Com camiseta da Chapecoense, Renato chora e homenageia vítimas de acidente aéreo

O retorno do Grêmio aos trabalhos após o pausa de um dia em decorrência do acidente aéreo com a Chapeconse foi marcado pelas homenagens ao time catarinense e pela comoção do técnico Renato Portaluppi. Vestindo uma camiseta do clube, o treinador foi às lágrimas durante a entrevista coletiva:

— Num momento desses, é muito difícil de falar. Eu peço desculpas porque ontem eu não tinha condições de falar. Hoje mesmo eu continuo abatido pela tragédia que aconteceu. Até porque aqui no Grêmio talvez eu seja a pessoa que mais tenha trabalhado com as pessoas que estavam na Chapecoense. Para mim, foi uma coisa muito ruim, muito triste. Eu imagino o sofrimento dessas famílias, meus sentimentos a elas. É uma maneira de homenagear o clube, a torcida e todas as pessoas que estavam no voo usar essa camiseta. Se o clube precisar de uma ajuda minha, tenho certeza que outras pessoas vão se colocar à disposição. As pessoas no Brasil e no mundo todo estão sofrendo. Essas pessoas sempre serão heróis. Uma maneira de a gente homenagear é conquistando a Copa do Brasil.

O adiamento da final da Copa do Brasil, que seria disputada nesta quarta-feira, para a próxima semana foi uma decisão acertada pela CBF, opinou o técnico.

— O sofrimento é grande, mas a vida segue. Eu não tenho o poder de tomar decisões. É difícil, mas acredito que a CBF tomou a decisão certa. É uma forma de a gente poder homenagear as famílias, a Chapecoense. Cada um procura homenagear da sua forma. Hoje nós não temos clube, não temos cor. Todo mundo é Chapecoense. Hoje estou nas cordas — disse.

Renato ainda falou de sua convivência com Mário Sérgio, comentarista da Fox Sports que morreu no acidente aéreo que vitimou a delegação da Chapecoense, e com Caio Junior, técnico do time que também estava no avião. Mário Sérgio jogou com Renato na conquista do Mundial do Grêmio, em 1983. Já Caio Junior foi campeão do Gauchão com o técnico gremista em 1985:

— O Mário Sérgio é uma pessoa muito especial, que veio para disputar uma partida do Grêmio, em Tóquio. Nós tínhamos um time muito jovem e ele nos passou toda sua experiência. E dentro de campo nos ajudou muito por aquele título — disse. — Me orgulho muito por ter jogado com Mário Sérgio, Caio Junior. Por isso falo que eles vão ser lembrados sempre como heróis. Tenho orgulho de dizer para essas pessoas que joguei e fui campeão com essas pessoas. 

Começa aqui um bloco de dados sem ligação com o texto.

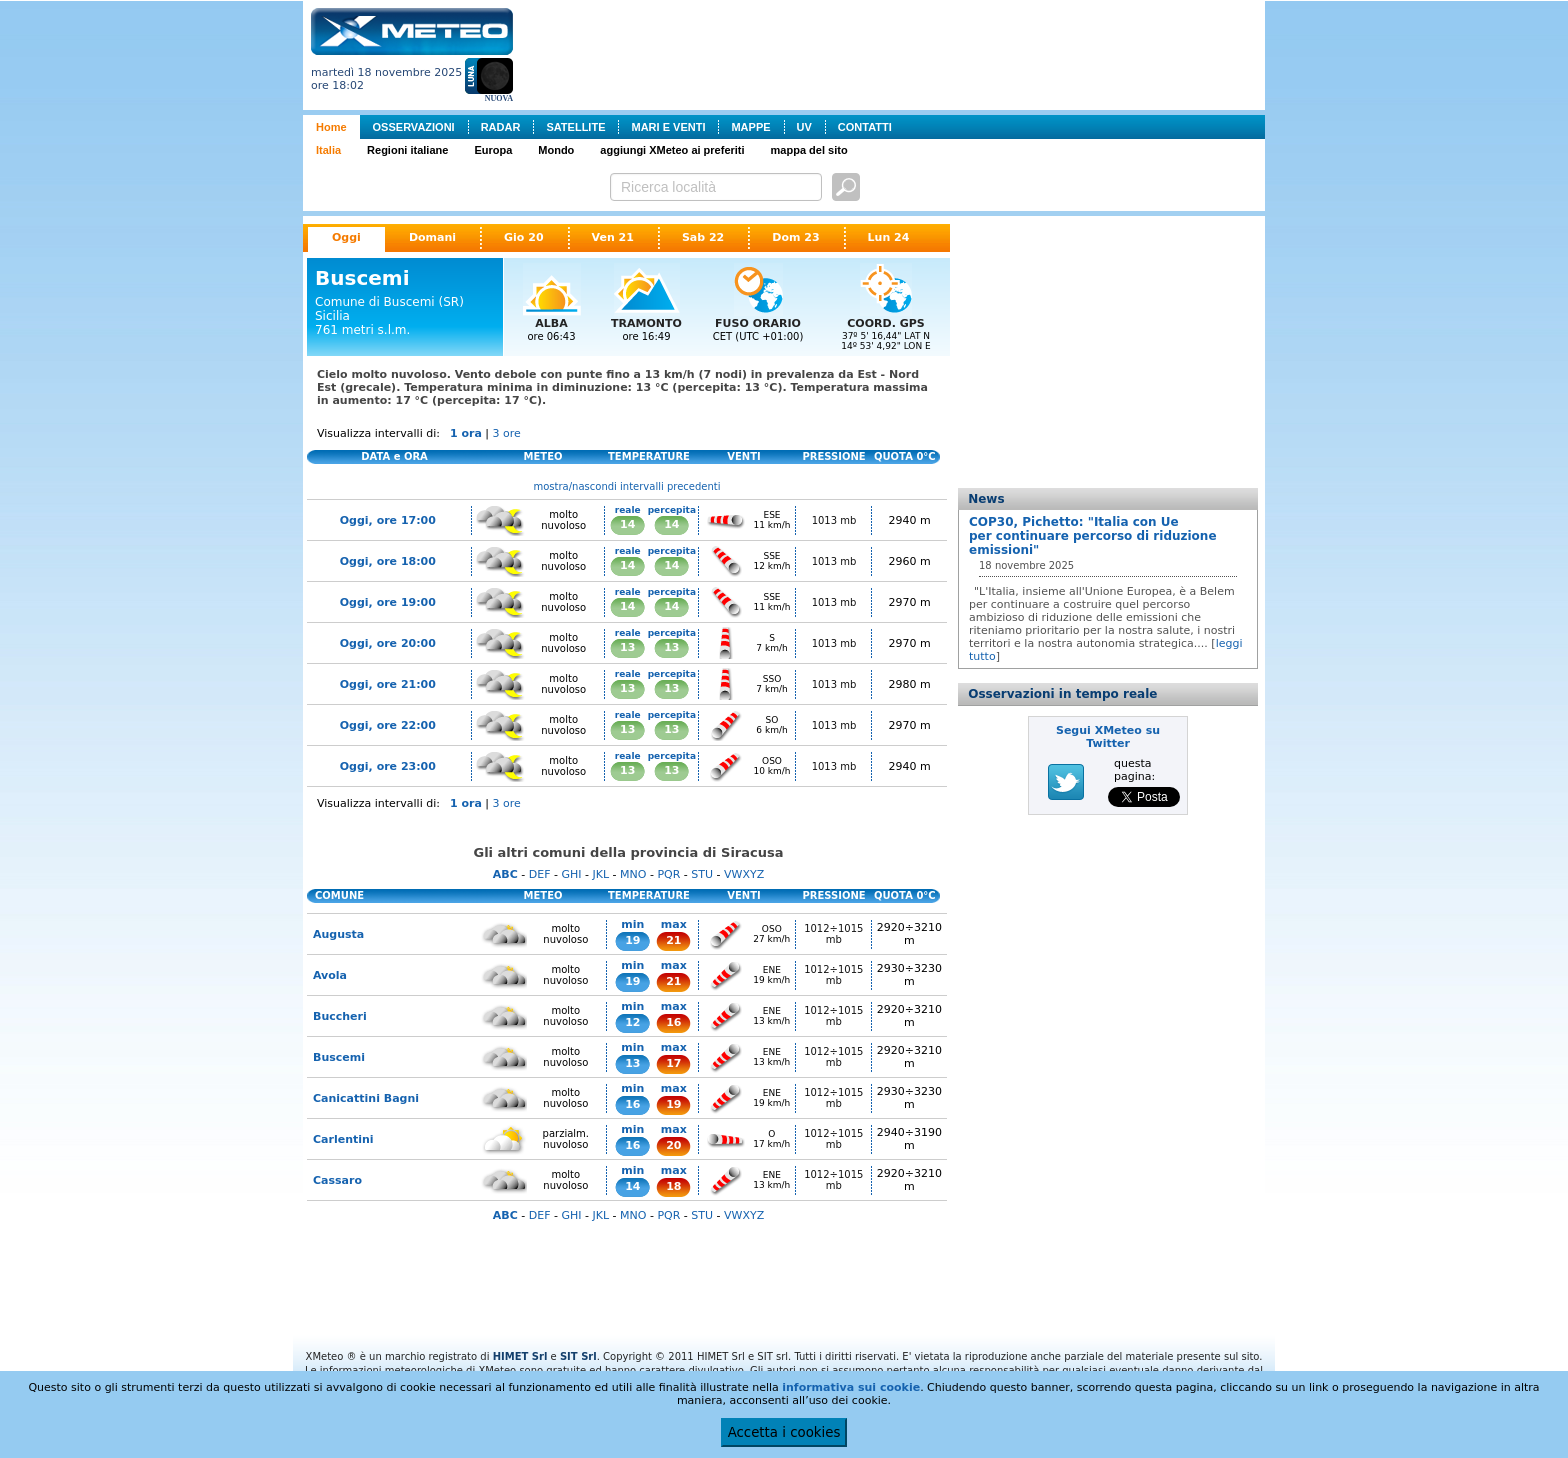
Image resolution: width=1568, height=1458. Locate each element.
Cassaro (337, 1180)
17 (673, 1063)
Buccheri (340, 1016)
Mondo (556, 150)
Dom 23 (795, 237)
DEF (540, 874)
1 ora (466, 433)
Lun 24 (889, 237)
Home (331, 127)
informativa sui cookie (851, 1387)
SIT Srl (578, 1356)
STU (702, 874)
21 (673, 940)
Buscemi (339, 1057)
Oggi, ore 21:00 (388, 684)
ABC (505, 874)
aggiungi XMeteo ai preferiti (672, 150)
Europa (493, 150)
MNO (633, 874)
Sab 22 (703, 237)
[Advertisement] (893, 53)
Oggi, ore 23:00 (388, 766)
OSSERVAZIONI (414, 127)
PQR (668, 874)
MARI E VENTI (668, 127)
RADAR (501, 127)
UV (804, 127)
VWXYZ (744, 874)
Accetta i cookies (784, 1432)
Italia (328, 150)
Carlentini (343, 1139)
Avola (330, 975)
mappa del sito (809, 150)
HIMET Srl (520, 1356)
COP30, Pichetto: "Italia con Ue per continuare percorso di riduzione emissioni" (1093, 536)
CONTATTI (865, 127)
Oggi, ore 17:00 (388, 520)
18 (673, 1186)
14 (627, 524)
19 (632, 940)
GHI (571, 874)
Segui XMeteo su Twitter (1108, 737)
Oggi (346, 237)
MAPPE (750, 127)
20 (673, 1145)
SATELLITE (575, 127)
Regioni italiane (407, 150)
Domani (432, 237)
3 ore (507, 433)
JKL (600, 874)
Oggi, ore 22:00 (388, 725)
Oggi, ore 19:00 (388, 602)
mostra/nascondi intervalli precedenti (627, 486)
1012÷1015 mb (833, 934)
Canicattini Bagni (366, 1098)
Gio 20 (524, 237)
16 (673, 1022)
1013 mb (834, 520)
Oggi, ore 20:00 (388, 643)
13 (627, 647)
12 (632, 1022)
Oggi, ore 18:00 (388, 561)
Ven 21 (613, 237)
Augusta (338, 934)
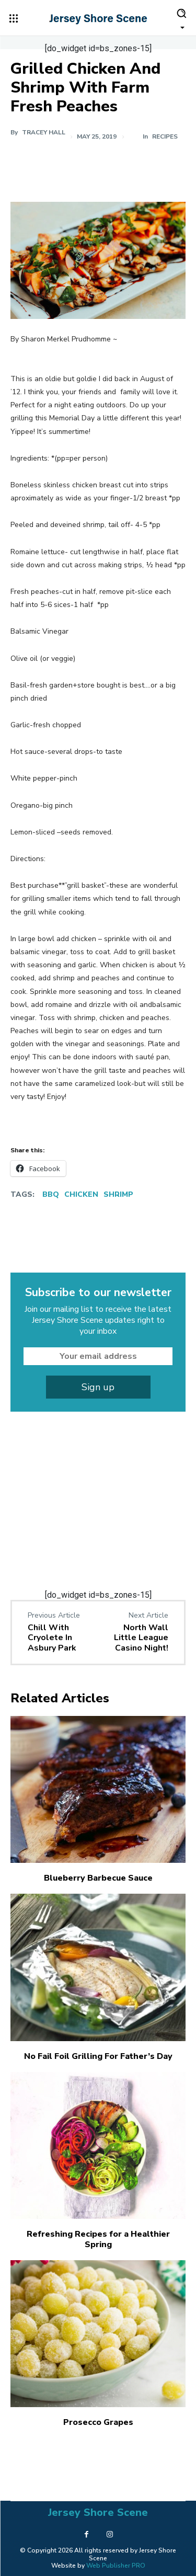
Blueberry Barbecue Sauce (98, 1878)
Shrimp (118, 1194)
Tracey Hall (43, 132)
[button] (181, 18)
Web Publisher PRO (115, 2565)
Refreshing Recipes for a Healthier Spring (98, 2239)
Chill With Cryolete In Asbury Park (52, 1637)
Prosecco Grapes (98, 2422)
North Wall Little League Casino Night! (141, 1637)
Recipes (165, 136)
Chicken (81, 1194)
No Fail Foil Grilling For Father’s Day (98, 2056)
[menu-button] (13, 18)
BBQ (50, 1194)
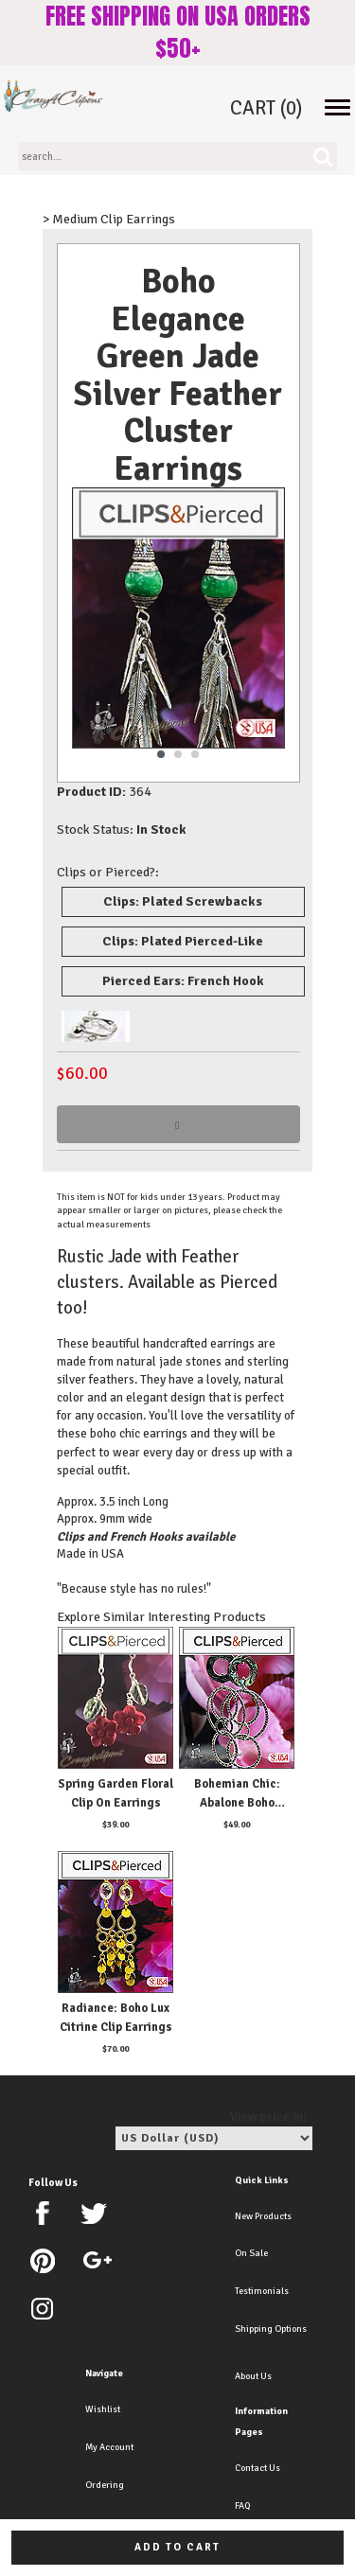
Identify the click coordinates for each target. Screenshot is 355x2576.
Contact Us (257, 2468)
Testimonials (262, 2291)
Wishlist (102, 2409)
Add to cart (177, 2547)
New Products (263, 2216)
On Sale (251, 2253)
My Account (109, 2447)
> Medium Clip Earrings (109, 219)
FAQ (242, 2506)
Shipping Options (271, 2329)
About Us (253, 2376)
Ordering (104, 2485)
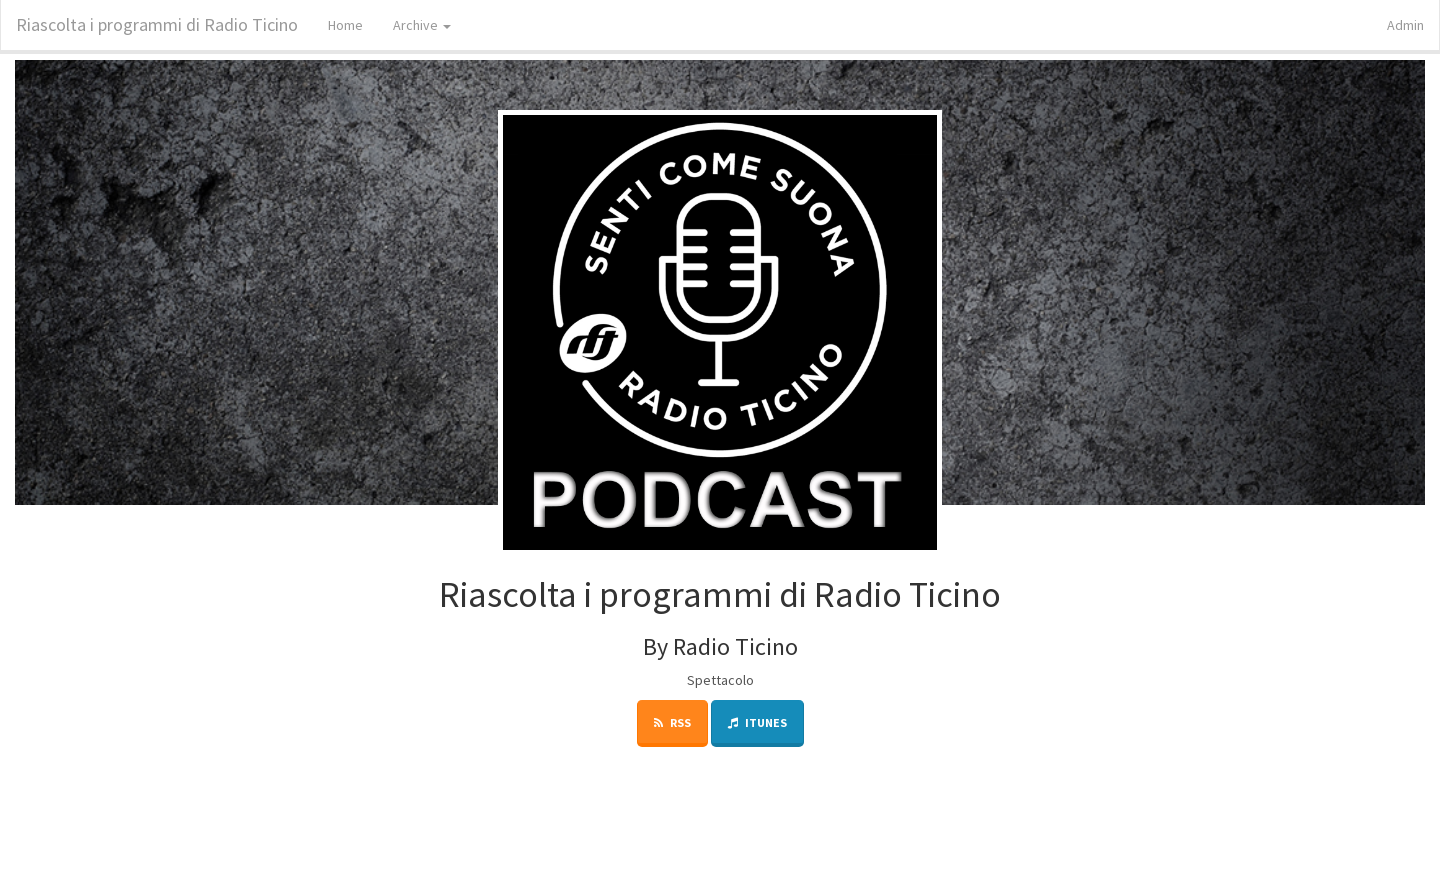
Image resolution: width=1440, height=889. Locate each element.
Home (345, 25)
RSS (672, 722)
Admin (1405, 25)
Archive (422, 25)
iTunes (757, 722)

Com o abalo psicológico dos jogadores pela tragédia com a Chapecoense, Renato Portaluppi projeta conversas para melhorar animicamente o grupo gremista antes da decisão da próxima quarta-feira, contra o Atlético-MG, na Arena.

— Estamos ansiosos porque o Grêmio está na decisão. Mas tenho trabalhado bem a cabeça dos jogadores. Não vamos mudar em nada. A única coisa que vou mudar é o trabalho psicológico que vou fazer com meu grupo para que a gente possa erguer a cabeça.